Массивная дверь отворилась, и на улицу вышел поджарый мужчина чуть выше среднего роста, в модном клетчатом пиджаке и рубашке без галстука. Взгляд Згурского моментально оценил наведенные стрелки на брюках, выдраенные штиблеты и — что главное — офицерскую прямую осанку.
Мужчина начал оглядываться, рассматривая припаркованные у подъезда автомобили. Его лицо показалось Згурскому знакомым. Он напряг память, воскрешая события недавних лет. Где-то он его определенно видел.
Владимир Игнатьевич нажал на клаксон, и господин в сером клетчатом пиджаке тут же приветственно махнул рукой и зашагал к автомобилю.
— Добрый день. — Дверь автомобиля открылась.
— Приветствую вас, генерал. Сожалею, что для нашей встречи понадобился такой повод. — Мсье замялся, что-то недоговаривая. — Я — комиссар Анри-Жермен Рошаль. Мы когда-то уже встречались прежде. Вы, конечно, не помните…
— При Мон-Спен. Вы командовали ротой Марокканских стрелков, — заводя мотор, равнодушно отозвался генерал. — Затем в восемнадцатом году вы уже исполняли обязанности командира третьего батальона этих же самых стрелков. В звании капитана.
— Браво! — Рошаль склонил голову. — У вас блестящая память! Я удивлен, что вы меня отметили среди прочих солдат и офицеров, но чтобы запомнить…
— У меня действительно неплохая память. Кроме того, после расписанной в прессе охоты на аэроплан барона фон Шауссе, вас несложно узнать.
— Польщен. Честно вам должен сказать — польщен.
— Куда мы с вами направимся? — не давая ему закончить фразу, спросил Згурский.

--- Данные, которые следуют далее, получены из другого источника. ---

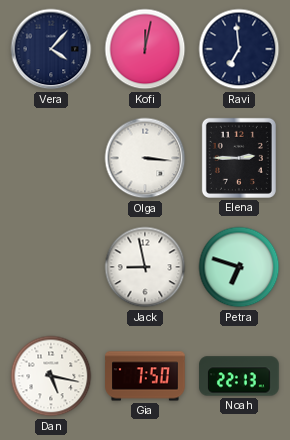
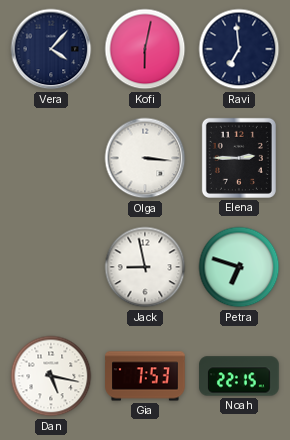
Kofi: 12:02 -> 6:02
Gia: 7:50 -> 7:53
Noah: 22:13 -> 22:15
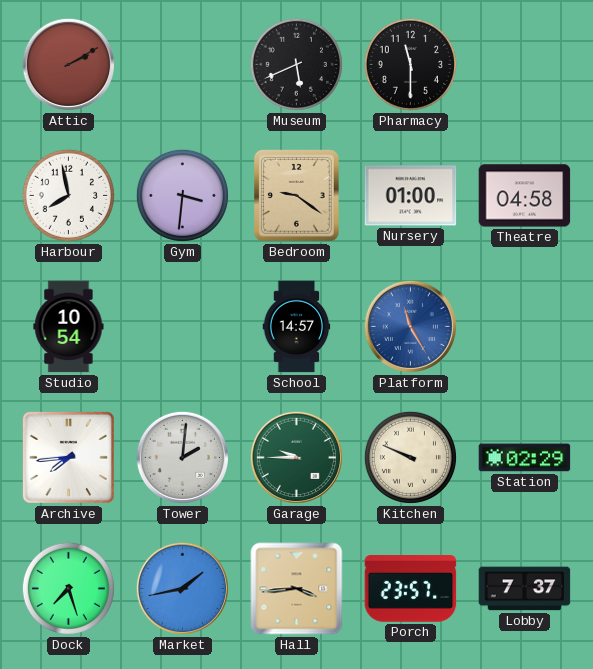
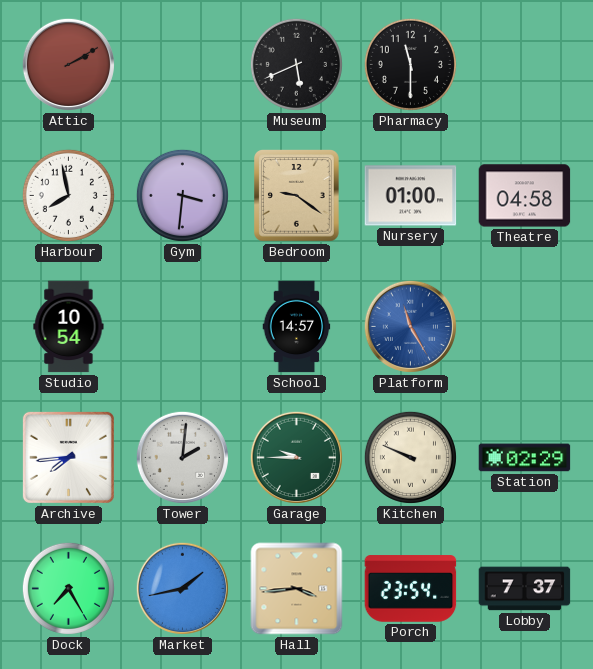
Dock: 7:27 -> 7:25
Porch: 23:57 -> 23:54
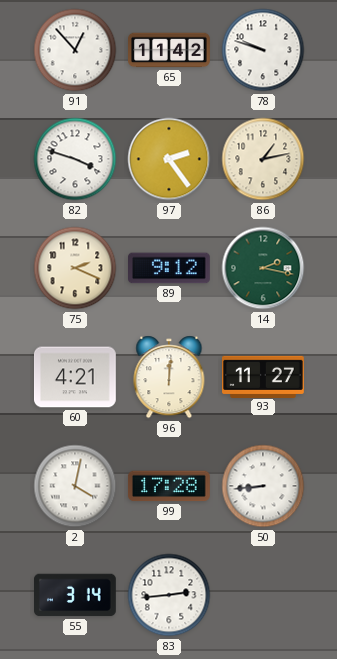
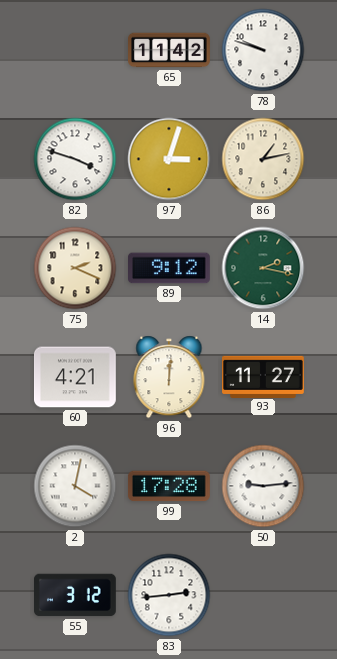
91: 12:53 -> none
97: 2:24 -> 3:03
50: 8:44 -> 9:14
55: 3:14 -> 3:12
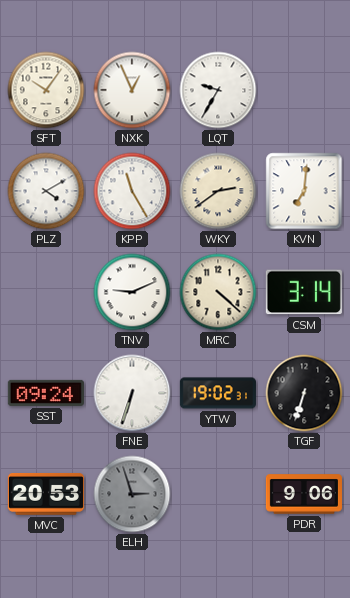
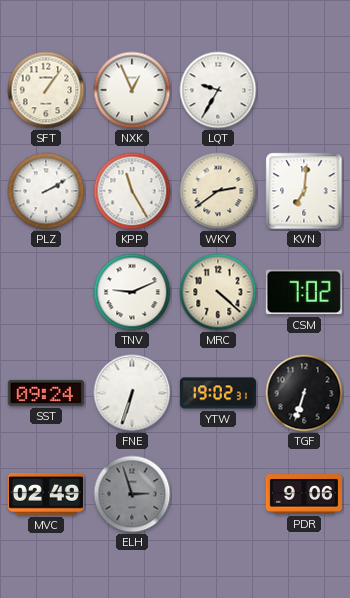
SFT: 10:06 -> 1:06
PLZ: 4:10 -> 2:10
CSM: 3:14 -> 7:02
MVC: 20:53 -> 02:49
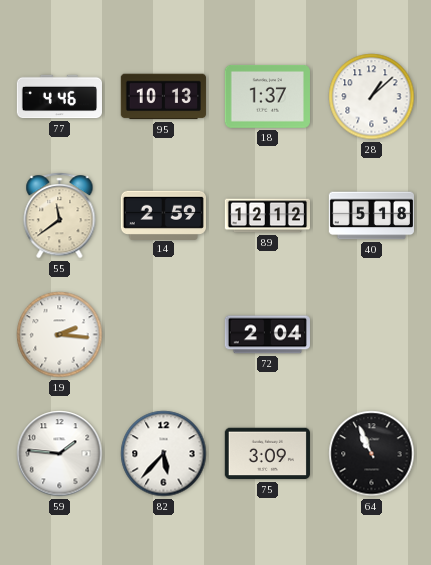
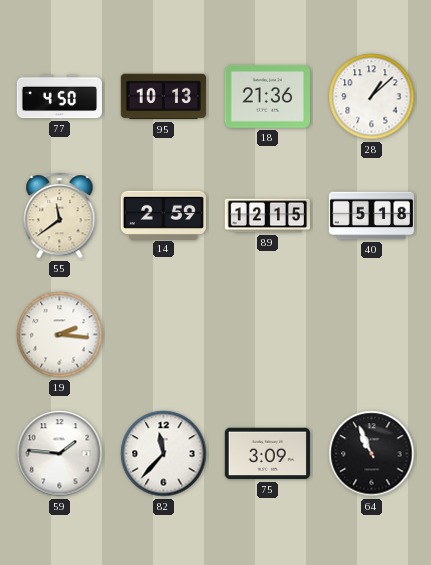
77: 4:46 -> 4:50
18: 1:37 -> 21:36
89: 12:12 -> 12:15
72: 2:04 -> none
82: 5:37 -> 11:37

— Если не возражаете, в квартале Марэ есть очень милое кафе под названием «Литера». Там нам предоставят уютный кабинет, где мы сможем перекусить, а заодно обсудить имеющиеся вопросы.
— Я так понимаю, что должен говорить под запись?
— Да. Именно так.
— Ладно, — вздохнул Владимир Игнатьевич. — Ну, не будем терять времени попусту. Можем начать разговор здесь. Будьте уверены, я не откажусь от своих слов.
— Как пожелаете, — кивнул мсье Рошаль. — Надеюсь, это не будет мешать вам вести авто.
— Ни в малейшей степени.
— Скажите, вы знакомы с господином Рафаиловым?
— Знаком.
— Каков характер ваших отношений?
— Я вел с ним переговоры от имени Торгово-промышленного комитета. Это эмигрантская организация.
— Да-да, я знаю. Если не секрет, в чем суть упомянутых переговоров?
— Рафаилов украл деньги из казны адмирала Колчака. Торгово-промышленный комитет, понимая бессмысленность попыток вернуть украденные миллионы, желал привлечь Рафаилова к работе на благо России, к активному участию в финансировании благотворительных и медицинских программ белогвардейского движения.
— И что Рафаилов?
— Он не захотел передавать деньги ни РОВС, ни какой бы то ни было другой политической или военной организации.
— Вы поссорились?
— Мы никогда не были друзьями. Я считаю Рафаилова казнокрадом и мерзавцем. Будь моя воля, поставил бы к стенке.